Cette nonchalance, c'est celle de la tradition burlesque à laquelle le cinéaste adhère fièrement en pratique et par le biais du clin d'oeil, donnant notamment un petit rôle anodin (mais riche de sens) au légendaire Pierre Étaix. Incarnant un médecin qui accepte de cacher à Marcel le fait que sa femme est gravement malade, on pourrait dire que l'acteur personnifie l'humour lui-même, son sens et sa raison d'être, soit combattre la fatalité. La même idée s'applique à l'échelle du film, la comédie étant employée pour dédramatiser des situations d'autant plus tragiques qu'elles sont ancrées dans une certaine actualité. L'efficacité du Havre en tant qu'oeuvre sociale repose aussi sur ce contraste entre l'apparente intemporalité du milieu qu'il dépeint, la nature vaguement anachronique des individus qu'il met en scène et cette problématique contemporaine qui fait intrusion dans leur monde par une brèche semblant s'être ouverte à même le temps.

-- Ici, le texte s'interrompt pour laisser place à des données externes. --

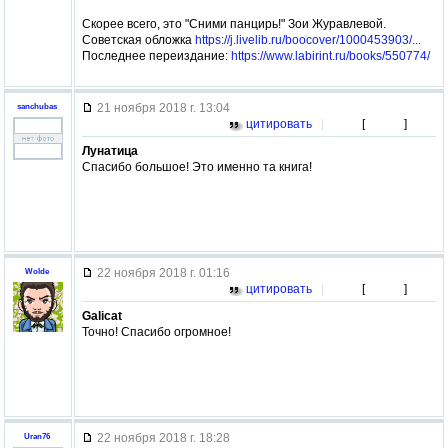
Скорее всего, это "Сними панцирь!" Зои Журавлевой.
Советская обложка
https://j.livelib.ru/boocover/1000453903/...
Последнее переиздание:
https://www.labirint.ru/books/550774/
21 ноября 2018 г. 13:04
sanchubas
цитировать
|
[
]
Лунатица
Спасибо большое! Это именно та книга!
22 ноября 2018 г. 01:16
Wolde
цитировать
|
[
]
Galicat
Точно! Спасибо огромное!
22 ноября 2018 г. 18:28
Uran76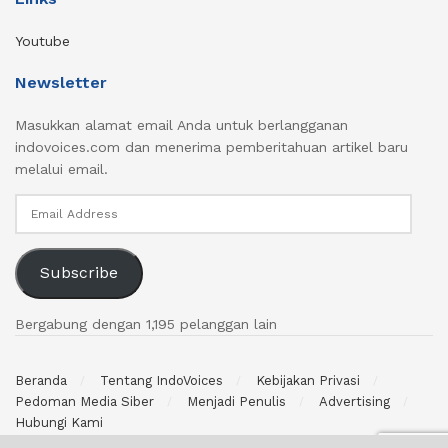
Youtube
Newsletter
Masukkan alamat email Anda untuk berlangganan
indovoices.com dan menerima pemberitahuan artikel baru
melalui email.
Email
Address
Subscribe
Bergabung dengan 1,195 pelanggan lain
Beranda
Tentang IndoVoices
Kebijakan Privasi
Pedoman Media Siber
Menjadi Penulis
Advertising
Hubungi Kami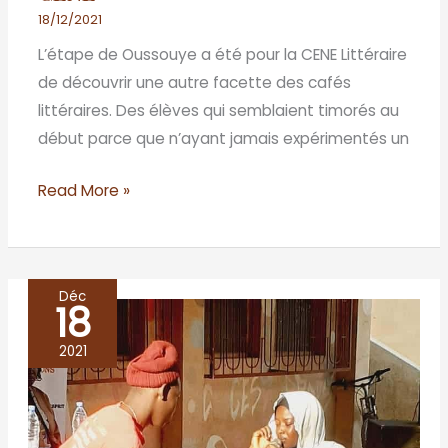
18/12/2021
L’étape de Oussouye a été pour la CENE Littéraire
de découvrir une autre facette des cafés
littéraires. Des élèves qui semblaient timorés au
début parce que n’ayant jamais expérimentés un
Read More »
Déc
18
BIGNONA,
Royaume
2021
du
slam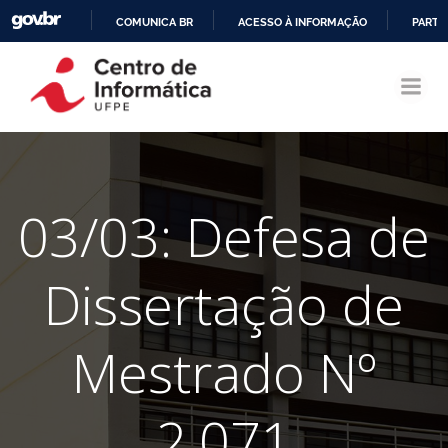
COMUNICA BR
ACESSO À INFORMAÇÃO
PARTI
Pular
IR
para
PARA
o
O
conteúdo
CONTEÚDO
03/03: Defesa de
Dissertação de
Mestrado Nº
2.071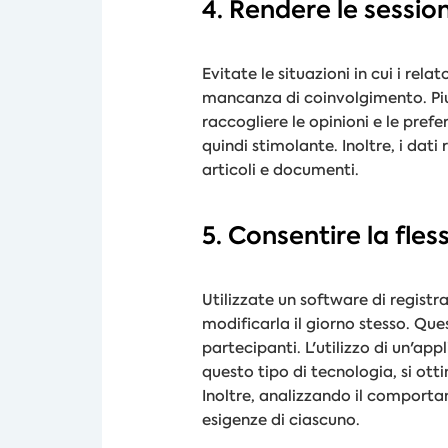
4. Rendere le sessioni
Evitate le situazioni in cui i re
mancanza di coinvolgimento. Piut
raccogliere le opinioni e le pref
quindi stimolante. Inoltre, i dat
articoli e documenti.
5. Consentire la fless
Utilizzate un software di regist
modificarla il giorno stesso. Qu
partecipanti. L'utilizzo di un'ap
questo tipo di tecnologia, si ottim
Inoltre, analizzando il comportam
esigenze di ciascuno.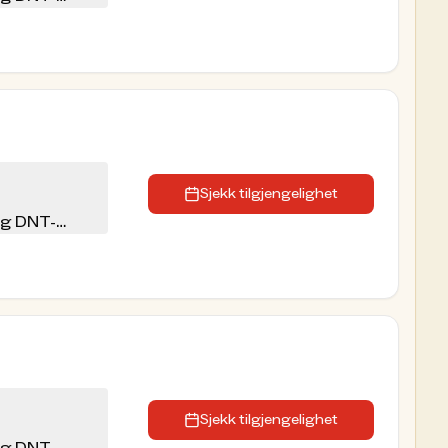
Sjekk tilgjengelighet
eg DNT-
Sjekk tilgjengelighet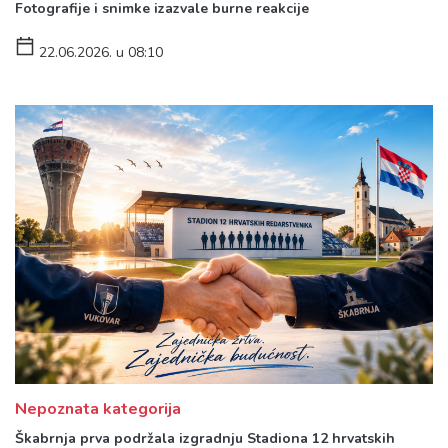
Fotografije i snimke izazvale burne reakcije
22.06.2026. u 08:10
Nepoznata kategorija
Škabrnja prva podržala izgradnju Stadiona 12 hrvatskih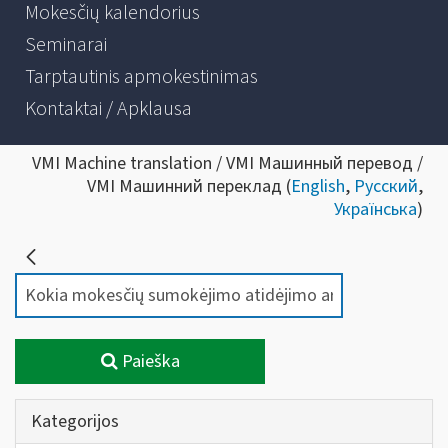
Mokesčių kalendorius
Seminarai
Tarptautinis apmokestinimas
Kontaktai / Apklausa
VMI Machine translation / VMI Машинный перевод /
VMI Машинний переклад (
English
,
Русский
,
Українська
)
Paieška
Kategorijos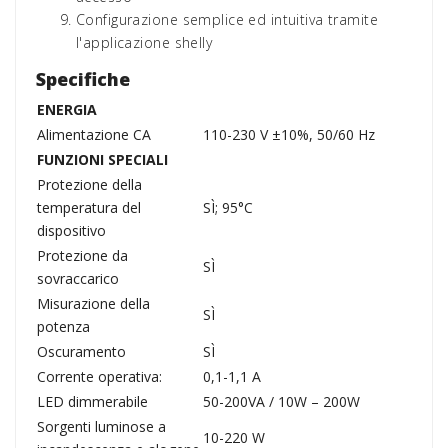
Configurazione semplice ed intuitiva tramite
l'applicazione shelly
Specifiche
ENERGIA
Alimentazione CA
110-230 V ±10%, 50/60 Hz
FUNZIONI SPECIALI
Protezione della
temperatura del
SÌ; 95°C
dispositivo
Protezione da
SÌ
sovraccarico
Misurazione della
SÌ
potenza
Oscuramento
SÌ
Corrente operativa:
0,1-1,1 A
LED dimmerabile
50-200VA / 10W – 200W
Sorgenti luminose a
10-220 W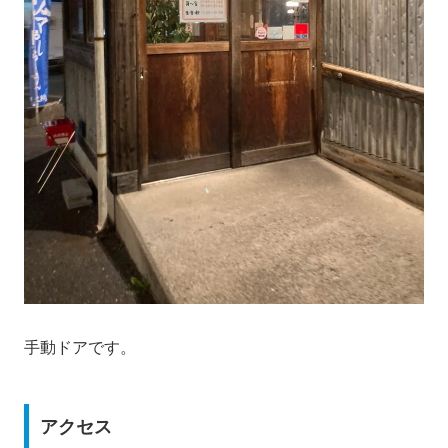
手動ドアです。
アクセス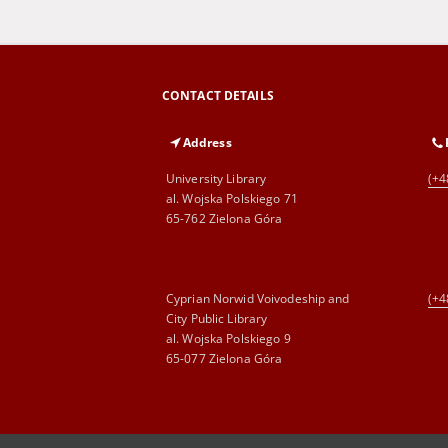
CONTACT DETAILS
Address
University Library
(+4
al. Wojska Polskiego 71
65-762 Zielona Góra
Cyprian Norwid Voivodeship and
(+4
City Public Library
al. Wojska Polskiego 9
65-077 Zielona Góra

La clandestinité devient, par le fait même, une authentique « aberration »; et la critique de celle-ci émane autant de la forme que de l'anecdote.

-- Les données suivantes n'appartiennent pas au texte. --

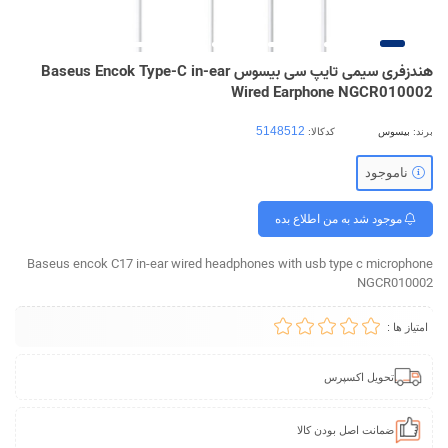
هندزفری سیمی تایپ سی بیسوس Baseus Encok Type-C in-ear
Wired Earphone NGCR010002
برند:
بیسوس
کدکالا:
ناموجود
موجود شد به من اطلاع بده
Baseus encok C17 in-ear wired headphones with usb type c microphone
NGCR010002
امتیاز ها :
تحویل اکسپرس
ضمانت اصل بودن کالا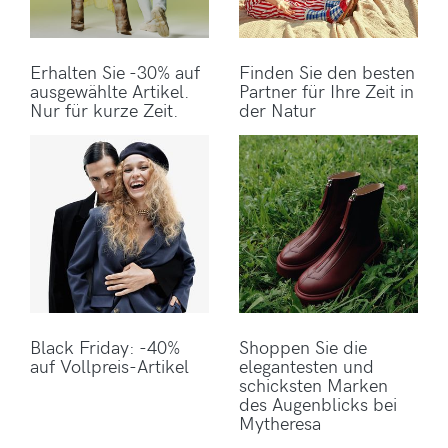
Erhalten Sie -30% auf
Finden Sie den besten
ausgewählte Artikel.
Partner für Ihre Zeit in
Nur für kurze Zeit.
der Natur
Black Friday: -40%
Shoppen Sie die
auf Vollpreis-Artikel
elegantesten und
schicksten Marken
des Augenblicks bei
Mytheresa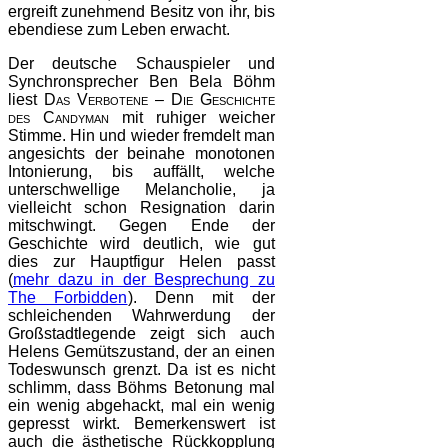
ergreift zunehmend Besitz von ihr, bis
ebendiese zum Leben erwacht.
Der deutsche Schauspieler und
Synchronsprecher Ben Bela Böhm
liest
Das Verbotene – Die Geschichte
des Candyman
mit ruhiger weicher
Stimme. Hin und wieder fremdelt man
angesichts der beinahe monotonen
Intonierung, bis auffällt, welche
unterschwellige Melancholie, ja
vielleicht schon Resignation darin
mitschwingt. Gegen Ende der
Geschichte wird deutlich, wie gut
dies zur Hauptfigur Helen passt
(
mehr dazu in der Besprechung zu
The Forbidden
). Denn mit der
schleichenden Wahrwerdung der
Großstadtlegende zeigt sich auch
Helens Gemütszustand, der an einen
Todeswunsch grenzt. Da ist es nicht
schlimm, dass Böhms Betonung mal
ein wenig abgehackt, mal ein wenig
gepresst wirkt. Bemerkenswert ist
auch die ästhetische Rückkopplung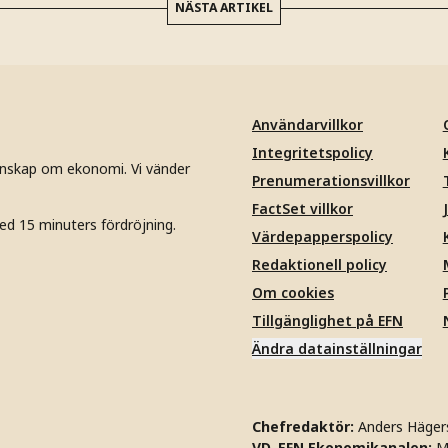
NÄSTA ARTIKEL
Användarvillkor
Integritetspolicy
unskap om ekonomi. Vi vänder
Prenumerationsvillkor
FactSet villkor
ed 15 minuters fördröjning.
Värdepapperspolicy
Redaktionell policy
Om cookies
Tillgänglighet på EFN
Ändra datainställningar
Chefredaktör:
Anders Häger
VD, EFN Ekonomikanalen:
M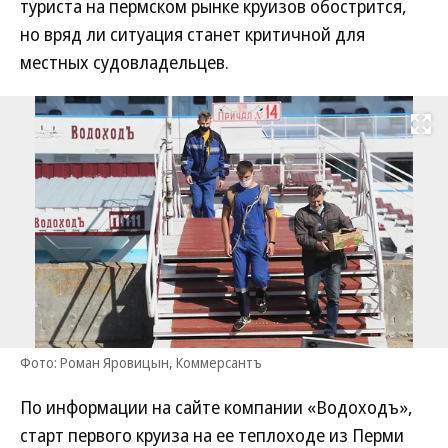
туриста на пермском рынке круизов обострится,
но вряд ли ситуация станет критичной для
местных судовладельцев.
Развернуть на
Фото: Роман Яровицын, Коммерсантъ
По информации на сайте компании «Водоходъ»,
старт первого круиза на ее теплоходе из Перми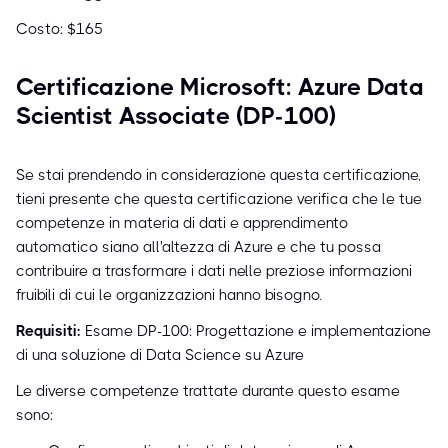
Costo: $165
Certificazione Microsoft: Azure Data
Scientist Associate (DP-100)
Se stai prendendo in considerazione questa certificazione,
tieni presente che questa certificazione verifica che le tue
competenze in materia di dati e apprendimento
automatico siano all'altezza di Azure e che tu possa
contribuire a trasformare i dati nelle preziose informazioni
fruibili di cui le organizzazioni hanno bisogno.
Requisiti:
Esame DP-100: Progettazione e implementazione
di una soluzione di Data Science su Azure
Le diverse competenze trattate durante questo esame
sono: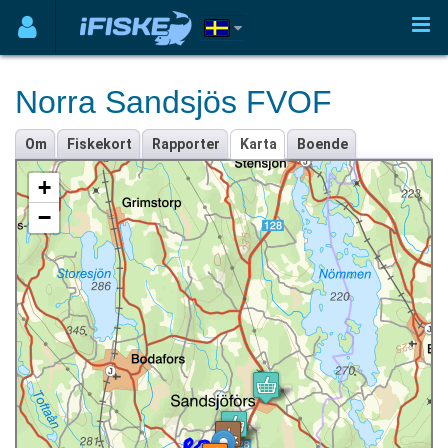
Norra Sandsjös FVOF
Om
Fiskekort
Rapporter
Karta
Boende
+
−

La finale du film ne nous renvoie cependant qu'à une seule réalité, soit l'oeuvre de Kaurismäki elle-même. À ces bateaux qui, depuis Shadows in Paradise et Ariel, évoquent la promesse d'une vie nouvelle, d'une liberté possible. À ces amours qui sont comme des bouées de sauvetage à même un âpre quotidien, à cette solidarité instinctive unissant les désoeuvrés qu'il met en scène. Car Aki Kaurismäki est un cinéaste qui croit aux miracles, tout en sachant que ceux-ci se manifestent toujours à petite échelle, en dépit de l'univers. Le Havre, à cet égard, est sans doute l'un de ses films les plus ouvertement optimistes, l'amour dont il témoigne à l'égard de ses personnages étant presque sans bornes. Cette charitable bienveillance, entre des mains moins habiles, aurait facilement pu chavirer dans le registre des bons sentiments larmoyants. Fort heureusement, la douceur n'a pas eu raison de ce malin recul et de cette fine excentricité qui font tout le charme du cinéaste finlandais et de son oeuvre. Il signe donc avec Le Havre une émouvante réussite, une fois de plus.
Critique publiée le 2 décembre 2011.